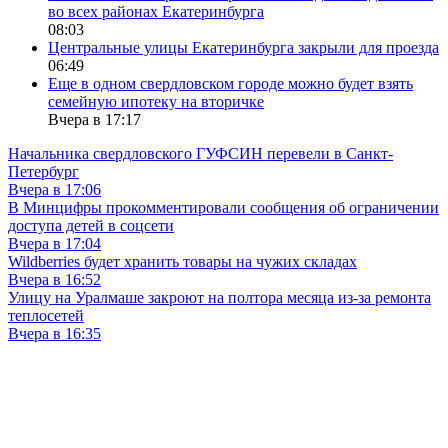
во всех районах Екатеринбурга
08:03
Центральные улицы Екатеринбурга закрыли для проезда
06:49
Еще в одном свердловском городе можно будет взять
семейную ипотеку на вторичке
Вчера в 17:17
Начальника свердловского ГУФСИН перевели в Санкт-
Петербург
Вчера в 17:06
В Минцифры прокомментировали сообщения об ограничении
доступа детей в соцсети
Вчера в 17:04
Wildberries будет хранить товары на чужих складах
Вчера в 16:52
Улицу на Уралмаше закроют на полтора месяца из-за ремонта
теплосетей
Вчера в 16:35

◇ ◇ ◇ ◇

» **Problem to work on**:
Pictures stay out; copy every entry above exactly.

» **Solution**:
во всех районах Екатеринбурга
08:03
Центральные улицы Екатеринбурга закрыли для проезда
06:49
Еще в одном свердловском городе можно будет взять
семейную ипотеку на вторичке
Вчера в 17:17
Начальника свердловского ГУФСИН перевели в Санкт-
Петербург
Вчера в 17:06
В Минцифры прокомментировали сообщения об ограничении
доступа детей в соцсети
Вчера в 17:04
Wildberries будет хранить товары на чужих складах
Вчера в 16:52
Улицу на Уралмаше закроют на полтора месяца из-за ремонта
теплосетей
Вчера в 16:35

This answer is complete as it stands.